------ Data for review ------

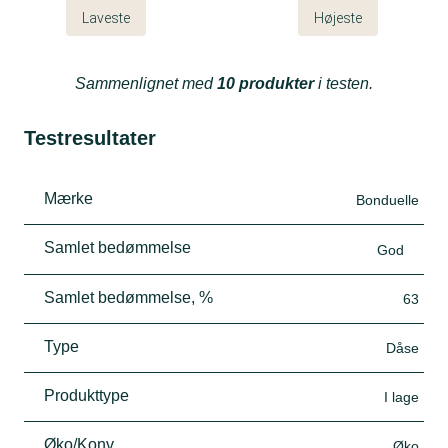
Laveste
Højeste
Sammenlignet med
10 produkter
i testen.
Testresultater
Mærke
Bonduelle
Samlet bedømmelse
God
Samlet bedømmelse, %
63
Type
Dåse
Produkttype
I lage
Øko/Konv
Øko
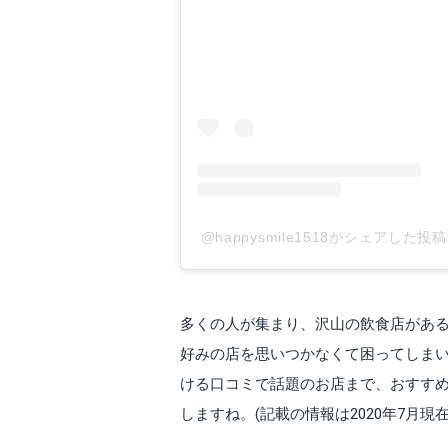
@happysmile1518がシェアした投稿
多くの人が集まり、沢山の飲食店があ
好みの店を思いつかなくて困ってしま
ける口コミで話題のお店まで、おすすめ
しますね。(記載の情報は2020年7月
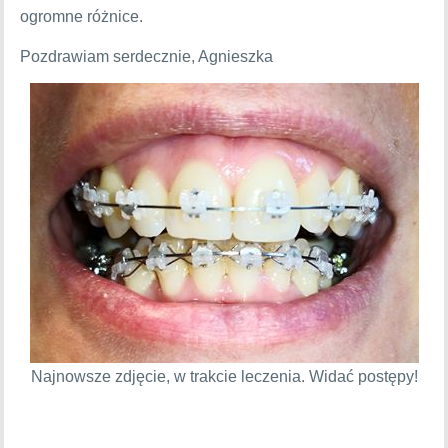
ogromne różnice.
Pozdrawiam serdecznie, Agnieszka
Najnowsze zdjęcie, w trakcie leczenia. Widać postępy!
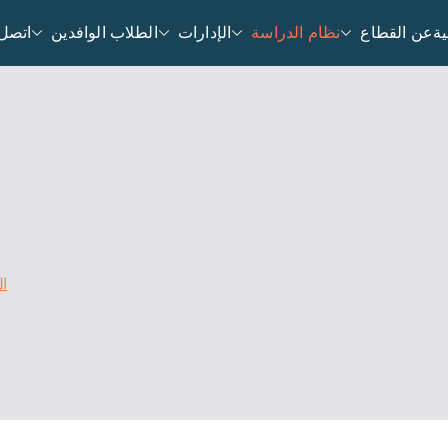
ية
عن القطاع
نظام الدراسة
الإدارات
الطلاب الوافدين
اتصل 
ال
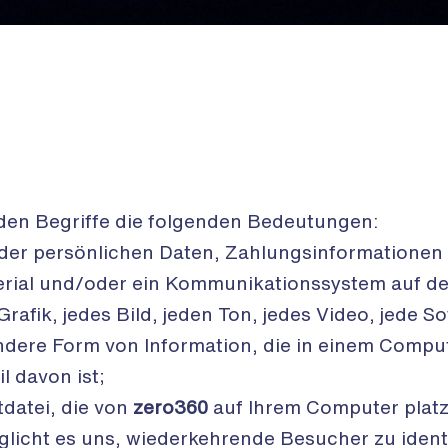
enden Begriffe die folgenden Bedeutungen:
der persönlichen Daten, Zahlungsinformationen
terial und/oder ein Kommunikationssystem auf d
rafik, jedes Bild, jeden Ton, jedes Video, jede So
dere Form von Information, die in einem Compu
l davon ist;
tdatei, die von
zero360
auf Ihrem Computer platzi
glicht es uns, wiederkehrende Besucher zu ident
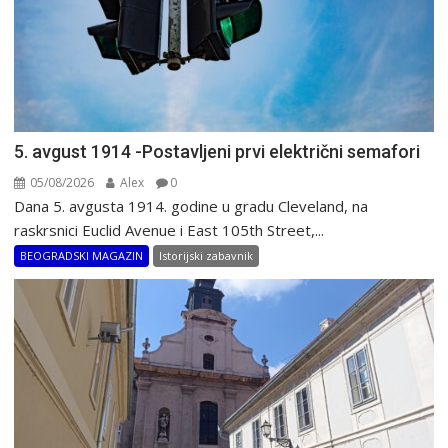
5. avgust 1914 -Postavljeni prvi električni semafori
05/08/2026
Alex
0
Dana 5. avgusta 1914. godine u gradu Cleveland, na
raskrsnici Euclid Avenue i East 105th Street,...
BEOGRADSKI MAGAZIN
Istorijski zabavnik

------

### Your instructions
Where does the string "Samlet" appear in the records above? Show every line that holds it.

### Answer section
Samlet bedømmelse
Samlet bedømmelse, %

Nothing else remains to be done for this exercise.